M. Christian Manable. J’y viens ! J’ajoute que, malgré une jurisprudence constante du juge administratif au cours de ces deux dernières décennies, les atteintes au principe d’égalité des usagers de la restauration scolaire se poursuivent année après année. C’est pourquoi il est du rôle du législateur d’inscrire clairement dans la loi les principes posés par le juge.
J’entends bien que, selon vous, la cantine représente un coût supplémentaire à la charge des communes. Pour ma part, je considère que c’est une question de choix politique ! (Applaudissements sur plusieurs travées du groupe socialiste et républicain. – Protestations sur les travées de l'UDI-UC et du groupe Les Républicains.)
Ainsi, dans le département de la Somme, où je suis élu, le maire d’une commune rurale de 1 200 habitants m’a encore dit récemment qu’il ferait moins de trottoirs et plus de cantines. (Mme Evelyne Yonnet applaudit. – Exclamations sur les travées de l'UDI-UC et du groupe Les Républicains.)
M. Alain Gournac. Démagogie !
M. Christian Manable. Pour terminer, j’aimerais, mes chers collègues, que, bientôt, tous les élèves de France puissent entonner cette chanson de Carlos « Je préfère manger à la cantine avec les copains et les copines »,…

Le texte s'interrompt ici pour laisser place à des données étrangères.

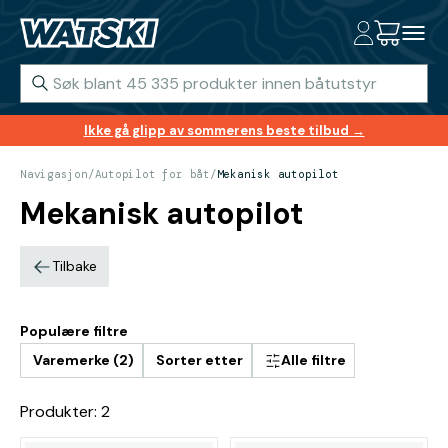
Ikke gå glipp av sommerens beste tilbud →
Navigasjon
/
Autopilot for båt
/
Mekanisk autopilot
Mekanisk autopilot
Tilbake
Populære filtre
Varemerke (2)
Sorter etter
Alle filtre
Produkter: 2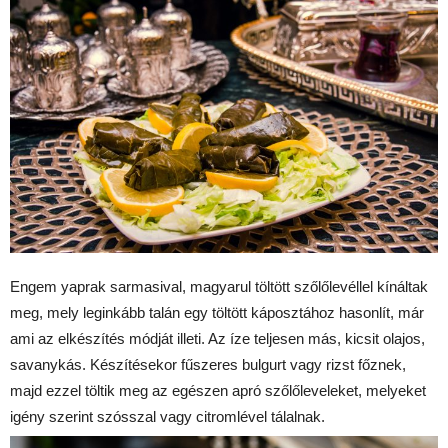
Engem yaprak sarmasival, magyarul töltött szőlőlevéllel kínáltak
meg, mely leginkább talán egy töltött káposztához hasonlít, már
ami az elkészítés módját illeti. Az íze teljesen más, kicsit olajos,
savanykás. Készítésekor fűszeres bulgurt vagy rizst főznek,
majd ezzel töltik meg az egészen apró szőlőleveleket, melyeket
igény szerint szósszal vagy citromlével tálalnak.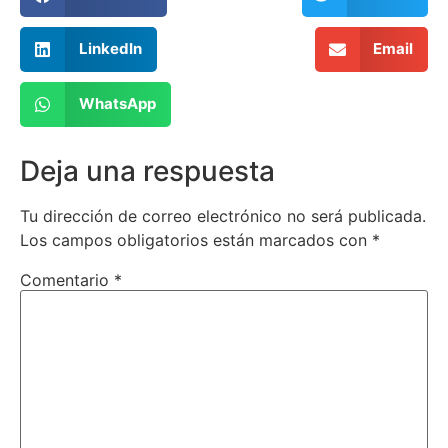
LinkedIn
Email
WhatsApp
Deja una respuesta
Tu dirección de correo electrónico no será publicada.
Los campos obligatorios están marcados con
*
Comentario
*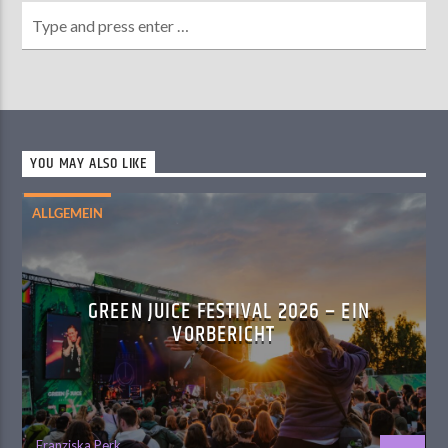
YOU MAY ALSO LIKE
ALLGEMEIN
GREEN JUICE FESTIVAL 2026 – EIN
VORBERICHT
Franziska Perk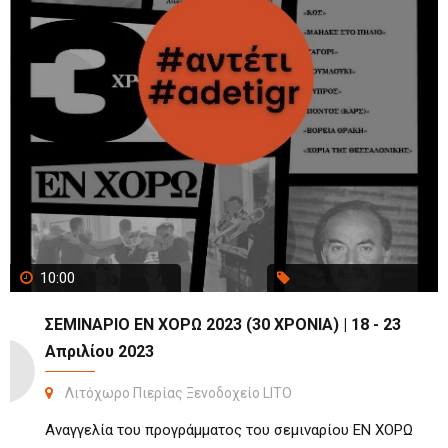
10:00
ΣΕΜΙΝΑΡΙΟ ΕΝ ΧΟΡΩ 2023 (30 ΧΡΟΝΙΑ) | 18 - 23
Απριλίου 2023
Λιτόχωρο Πιερίας Ξενοδοχείο LITO
Αναγγελία του προγράμματος του σεμιναρίου ΕΝ ΧΟΡΩ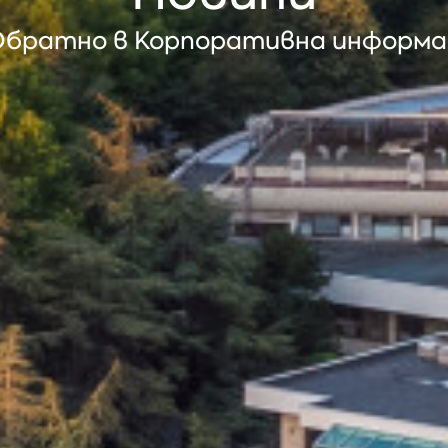
братно в Корпоративна информа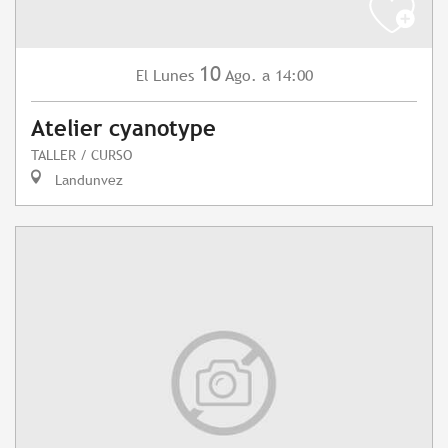
10
Lunes
Ago.
a 14:00
El
Atelier cyanotype
TALLER / CURSO
Landunvez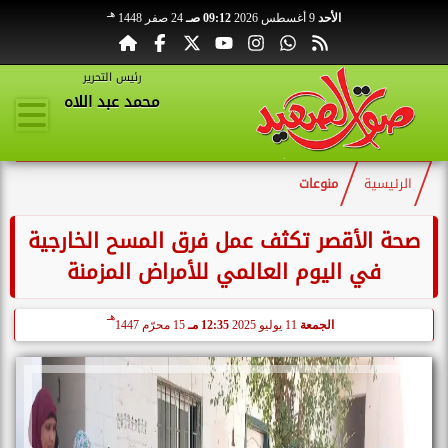
هـ
الأحد
9 أغسطس 2026
09:12 صـ
24 صفر 1448
رئيس التحرير
محمد عبد اللاه
الرئيسية
منوعات
صحة الأقصر تكثف عمل فرق المسح الخارجية
في اليوم العالمي للأمراض المزمنة
هـ
الجمعة
11 يوليو 2025
12:35 مـ
15 محرّم 1447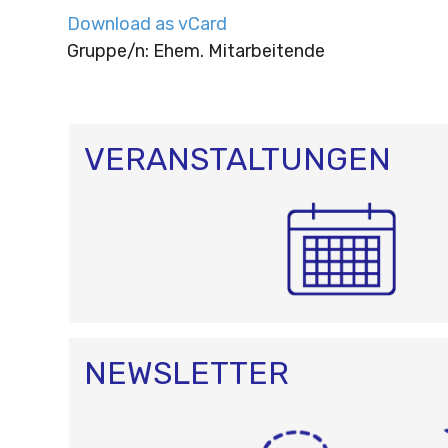
Download as vCard
Gruppe/n: Ehem. Mitarbeitende
VERANSTALTUNGEN
NEWSLETTER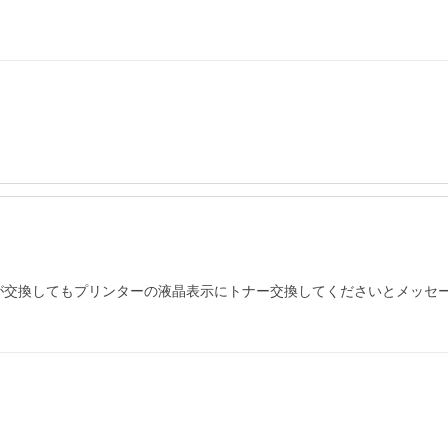
たが交換してもプリンターの液晶表示にトナー交換してくださいとメッ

M. Claude Kern. Quelle référence !
M. Christian Manable. … lequel, je vous le rappelle, n’était autre que le fils de la pédopsychiatre Françoise Dolto. Celui-ci savait de quoi il parlait ! (Applaudissements sur les travées du groupe socialiste et républicain. – M. Michel Le Scouarnec applaudit également. – Exclamations sur les travées de l'UDI-UC et du groupe Les Républicains. – M. Jacques Mézard s’exclame également.)
M. le président. Je demande aux orateurs de respecter le temps de parole qui leur est imparti.
La parole est à M. Jean-Louis Carrère, sur l'article.
M. Jean-Louis Carrère. Monsieur le rapporteur, je veux tout d'abord vous remercier de votre rapport. Vous avez le mérite de la constance et de la permanence.
Je n’en dirai pas de même de votre collègue rapporteur, qui ne nous a pas fait l’honneur de sa présence aujourd'hui… Pour avoir assisté à la présentation de son rapport en commission, je dois dire que j’ai trouvé ses péripéties un peu particulières !
Je veux m’adresser avec beaucoup de courtoisie à mes amis des groupes de la majorité sénatoriale.
Il me semble que le texte dont nous débattons requiert, de notre part, beaucoup d’humanité, de modération, de respect mutuel et d’écoute de l’autre. Au reste, la période l’exige tout particulièrement !
Aussi, il me paraît nécessaire de s’attarder quelque peu sur ce texte, qui place l’enfant au cœur de notre réflexion. Cette considération est la plus importante.
Pour ce qui concerne les chiffres, je ne suis pas capable de répondre à vos légitimes interrogations, qui sont aussi les miennes, d'ailleurs. J’ignore complètement combien d’enfants sont concernés. J’ai simplement entendu parler de 500 cas, sauf que, comme le disait très bien Mme la ministre, il ne s’agit là que des enfants dont les familles ont présenté un recours. Il doit donc y en avoir bien davantage.
Je veux tordre le cou aux croyances sur le coût de l’opération.
M. Jacques Grosperrin. C’est une question d’organisation !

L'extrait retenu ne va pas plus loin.